Across the records below, how many lines contain the string "peut"? Give the number by itself.

== Segment start ==

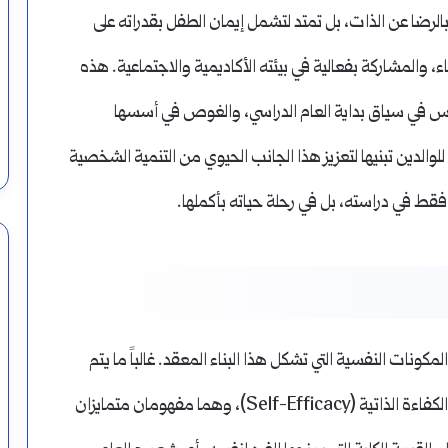
بالرضا عن الذات، بل تمتد لتشمل إيمان الطفل بقدراته على
، والمشاركة بفعالية في بيئته الأكاديمية والاجتماعية. هذه
نفس في سياق بداية العام الدراسي، والغوص في أسسها
الدين تبنيها لتعزيز هذا الجانب الحيوي من التنمية الشخصية
ط في دراسته، بل في رحلة حياته بأكملها.
كونات النفسية التي تشكل هذا البناء المعقد. غالباً ما يتم
الخلط بين مصطلحي تقدير الذات (Self-Esteem) والكفاءة الذاتية (Self-Efficacy)، وهما مفهومان متمايزان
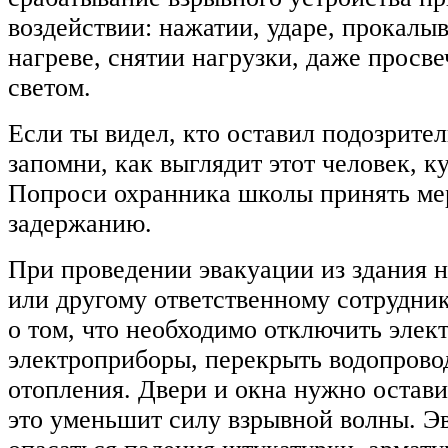
воздействии: нажатии, ударе, прокалыв
нагреве, снятии нагрузки, даже просв
светом.
Если ты видел, кто оставил подозрите
запомни, как выглядит этот человек, к
Попроси охранника школы принять ме
задержанию.
При проведении эвакуации из здания 
или другому ответственному сотрудни
о том, что необходимо отключить элек
электроприборы, перекрыть водопрово
отопления. Двери и окна нужно остав
это уменьшит силу взрывной волны. Э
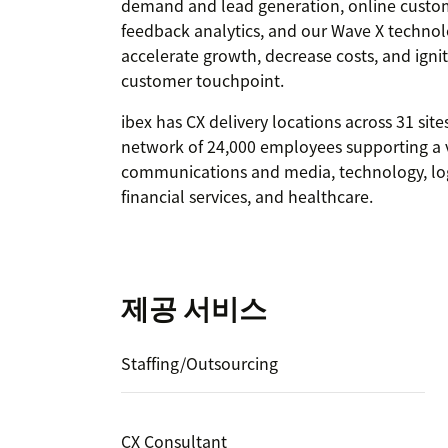
demand and lead generation, online custom
feedback analytics, and our Wave X technol
accelerate growth, decrease costs, and igni
customer touchpoint.
ibex has CX delivery locations across 31 sit
network of 24,000 employees supporting a va
communications and media, technology, logi
financial services, and healthcare.
제공 서비스
Staffing/Outsourcing
CX Consultant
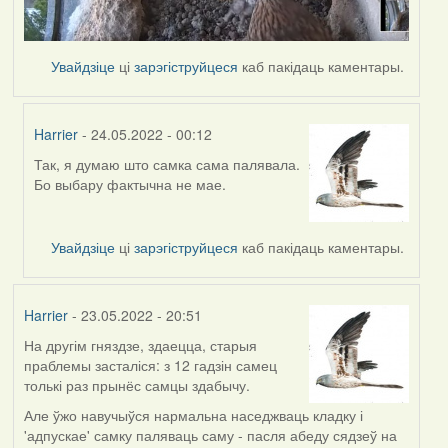
Увайдзіце
ці
зарэгіструйцеся
каб пакідаць каментары.
Harrier
- 24.05.2022 - 00:12
Так, я думаю што самка сама палявала.
In
Бо выбару фактычна не мае.
reply
to
by
Увайдзіце
ці
зарэгіструйцеся
каб пакідаць каментары.
Lighty
Harrier
- 23.05.2022 - 20:51
На другім гняздзе, здаецца, старыя
праблемы засталіся: з 12 гадзін самец
толькі раз прынёс самцы здабычу.
Але ўжо навучыўся нармальна наседжваць кладку і
'адпускае' самку паляваць саму - пасля абеду сядзеў на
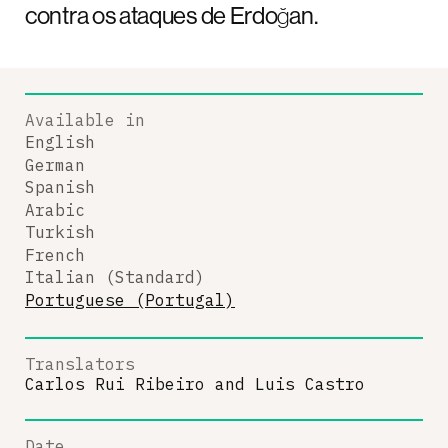
contra os ataques de Erdoğan.
Available in
English
German
Spanish
Arabic
Turkish
French
Italian (Standard)
Portuguese (Portugal)
Translators
Carlos Rui Ribeiro
and
Luis Castro
Date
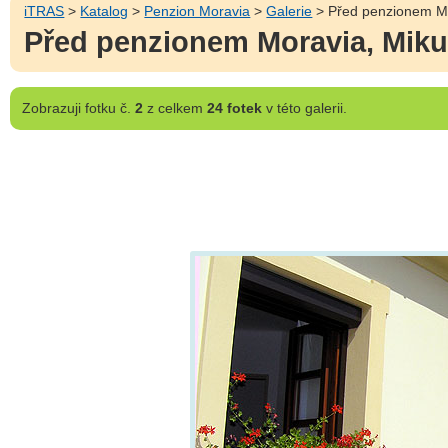
iTRAS
>
Katalog
>
Penzion Moravia
>
Galerie
> Před penzionem Mo
Před penzionem Moravia, Miku
Zobrazuji
fotku č.
2
z celkem
24 fotek
v této galerii.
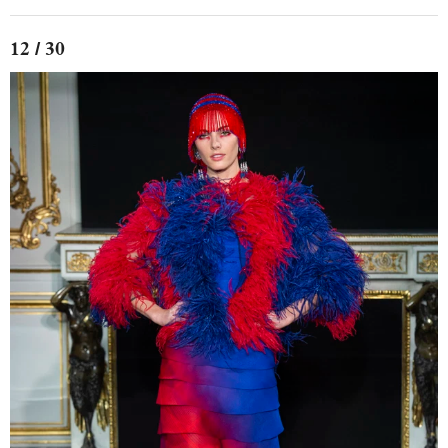
12 / 30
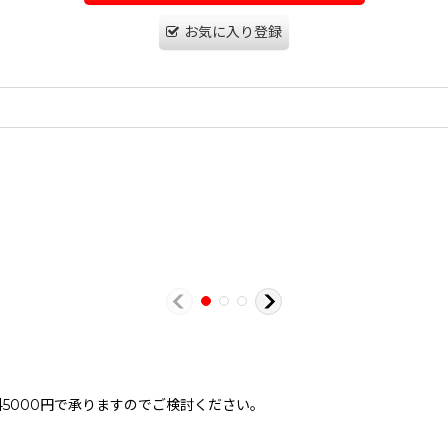
お気に入り登録
。
5000円で承りますのでご検討ください。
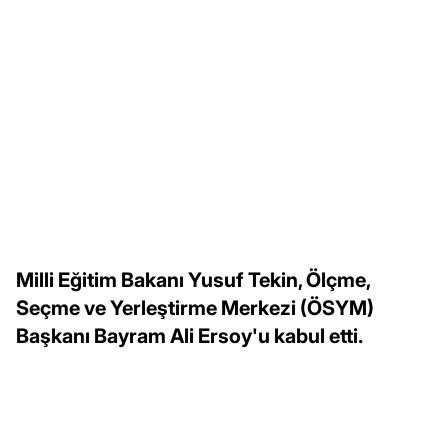
Milli Eğitim Bakanı Yusuf Tekin, Ölçme,
Seçme ve Yerleştirme Merkezi (ÖSYM)
Başkanı Bayram Ali Ersoy'u kabul etti.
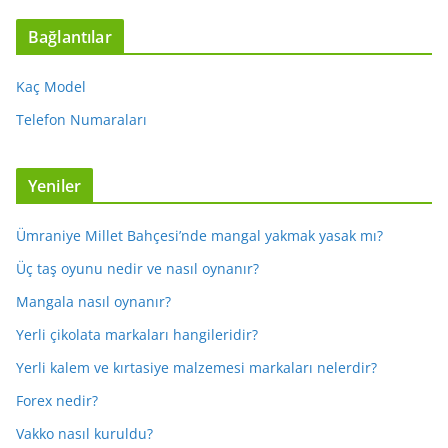
Bağlantılar
Kaç Model
Telefon Numaraları
Yeniler
Ümraniye Millet Bahçesi’nde mangal yakmak yasak mı?
Üç taş oyunu nedir ve nasıl oynanır?
Mangala nasıl oynanır?
Yerli çikolata markaları hangileridir?
Yerli kalem ve kırtasiye malzemesi markaları nelerdir?
Forex nedir?
Vakko nasıl kuruldu?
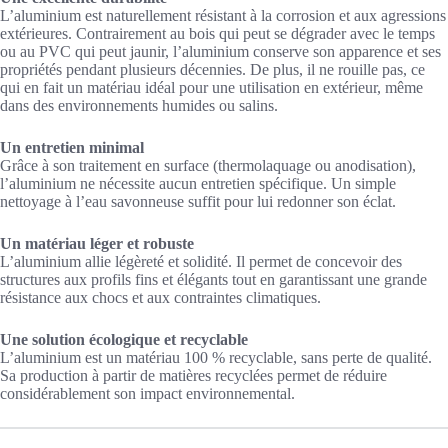
L’aluminium est naturellement résistant à la corrosion et aux agressions
extérieures. Contrairement au bois qui peut se dégrader avec le temps
ou au PVC qui peut jaunir, l’aluminium conserve son apparence et ses
propriétés pendant plusieurs décennies. De plus, il ne rouille pas, ce
qui en fait un matériau idéal pour une utilisation en extérieur, même
dans des environnements humides ou salins.
Un entretien minimal
Grâce à son traitement en surface (thermolaquage ou anodisation),
l’aluminium ne nécessite aucun entretien spécifique. Un simple
nettoyage à l’eau savonneuse suffit pour lui redonner son éclat.
Un matériau léger et robuste
L’aluminium allie légèreté et solidité. Il permet de concevoir des
structures aux profils fins et élégants tout en garantissant une grande
résistance aux chocs et aux contraintes climatiques.
Une solution écologique et recyclable
L’aluminium est un matériau 100 % recyclable, sans perte de qualité.
Sa production à partir de matières recyclées permet de réduire
considérablement son impact environnemental.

== Segment end ==

§ **Your solution**:
2